*** Opening Extracted entries ***
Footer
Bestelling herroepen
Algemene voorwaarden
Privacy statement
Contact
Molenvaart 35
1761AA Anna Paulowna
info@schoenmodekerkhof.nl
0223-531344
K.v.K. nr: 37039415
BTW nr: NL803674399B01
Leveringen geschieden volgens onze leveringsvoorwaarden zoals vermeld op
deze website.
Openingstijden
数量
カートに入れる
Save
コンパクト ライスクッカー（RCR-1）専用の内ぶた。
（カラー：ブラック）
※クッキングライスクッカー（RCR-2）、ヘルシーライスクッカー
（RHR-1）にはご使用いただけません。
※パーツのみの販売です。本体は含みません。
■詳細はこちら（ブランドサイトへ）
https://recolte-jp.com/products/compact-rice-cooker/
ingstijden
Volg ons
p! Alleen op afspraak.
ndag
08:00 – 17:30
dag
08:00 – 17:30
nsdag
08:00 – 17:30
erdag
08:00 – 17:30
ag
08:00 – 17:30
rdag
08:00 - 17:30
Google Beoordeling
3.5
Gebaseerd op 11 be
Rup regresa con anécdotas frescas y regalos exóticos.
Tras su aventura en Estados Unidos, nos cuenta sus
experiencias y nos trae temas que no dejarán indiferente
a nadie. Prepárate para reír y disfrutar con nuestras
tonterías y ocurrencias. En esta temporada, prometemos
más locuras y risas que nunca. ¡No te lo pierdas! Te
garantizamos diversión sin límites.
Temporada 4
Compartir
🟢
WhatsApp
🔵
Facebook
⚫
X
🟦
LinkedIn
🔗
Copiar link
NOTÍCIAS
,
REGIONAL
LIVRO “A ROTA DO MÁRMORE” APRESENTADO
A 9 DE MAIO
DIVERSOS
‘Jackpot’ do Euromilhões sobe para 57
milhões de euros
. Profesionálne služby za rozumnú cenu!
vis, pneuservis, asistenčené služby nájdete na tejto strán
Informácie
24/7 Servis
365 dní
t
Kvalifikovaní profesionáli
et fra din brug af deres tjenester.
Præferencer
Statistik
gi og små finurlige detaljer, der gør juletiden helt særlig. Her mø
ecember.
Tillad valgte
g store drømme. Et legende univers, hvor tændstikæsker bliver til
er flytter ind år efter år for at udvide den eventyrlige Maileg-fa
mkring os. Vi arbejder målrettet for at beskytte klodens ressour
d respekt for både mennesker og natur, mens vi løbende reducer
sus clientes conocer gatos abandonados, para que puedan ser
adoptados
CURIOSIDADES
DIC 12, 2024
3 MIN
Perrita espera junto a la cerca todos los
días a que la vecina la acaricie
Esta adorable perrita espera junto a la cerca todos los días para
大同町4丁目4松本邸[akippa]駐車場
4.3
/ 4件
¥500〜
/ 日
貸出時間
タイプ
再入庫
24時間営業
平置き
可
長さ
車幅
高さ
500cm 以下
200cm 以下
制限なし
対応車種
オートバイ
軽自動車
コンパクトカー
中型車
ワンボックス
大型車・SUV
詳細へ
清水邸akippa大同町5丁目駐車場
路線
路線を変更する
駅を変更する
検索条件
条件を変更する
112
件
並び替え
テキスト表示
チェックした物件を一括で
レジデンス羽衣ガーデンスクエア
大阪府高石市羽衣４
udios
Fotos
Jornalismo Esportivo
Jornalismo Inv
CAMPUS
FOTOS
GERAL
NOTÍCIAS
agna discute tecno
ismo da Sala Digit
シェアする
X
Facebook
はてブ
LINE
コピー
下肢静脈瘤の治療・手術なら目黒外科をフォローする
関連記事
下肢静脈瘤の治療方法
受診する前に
*** Closing Extracted entries ***
*** Opening Extracted entries ***
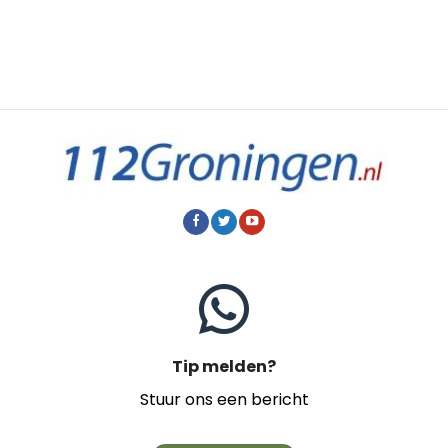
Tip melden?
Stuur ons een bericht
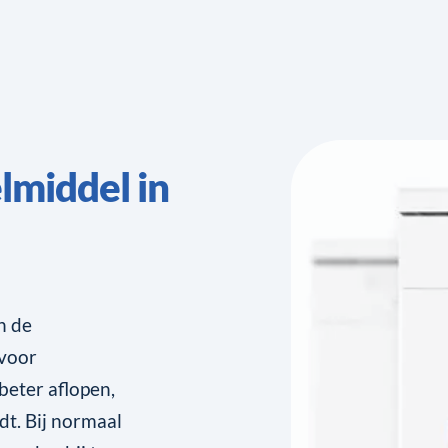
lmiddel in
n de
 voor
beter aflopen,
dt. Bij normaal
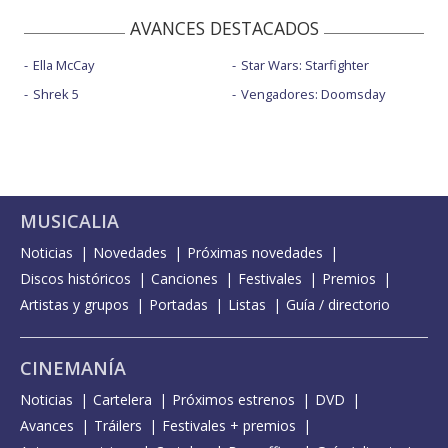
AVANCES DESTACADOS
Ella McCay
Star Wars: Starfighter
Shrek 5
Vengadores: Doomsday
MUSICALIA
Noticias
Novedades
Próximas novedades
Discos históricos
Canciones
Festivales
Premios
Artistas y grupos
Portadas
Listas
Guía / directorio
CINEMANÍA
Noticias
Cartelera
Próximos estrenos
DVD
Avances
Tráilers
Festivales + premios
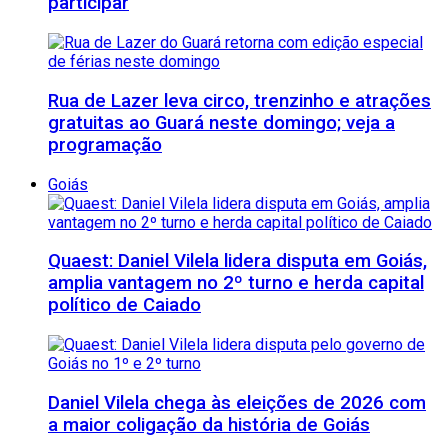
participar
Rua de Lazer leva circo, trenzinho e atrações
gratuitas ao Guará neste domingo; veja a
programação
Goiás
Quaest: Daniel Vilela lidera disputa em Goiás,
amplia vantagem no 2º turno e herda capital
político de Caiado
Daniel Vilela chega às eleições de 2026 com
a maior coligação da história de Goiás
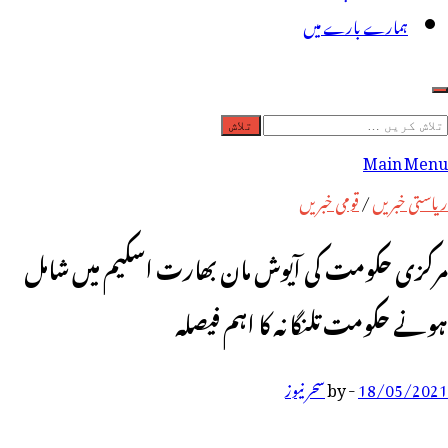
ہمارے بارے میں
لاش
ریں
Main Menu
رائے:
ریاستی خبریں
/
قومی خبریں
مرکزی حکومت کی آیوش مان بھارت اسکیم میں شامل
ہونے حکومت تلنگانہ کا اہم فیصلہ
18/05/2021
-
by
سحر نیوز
*** Closing Extracted entries ***
State the number of lines in the records that contain the string "Vilela". Nothing else is needed.

2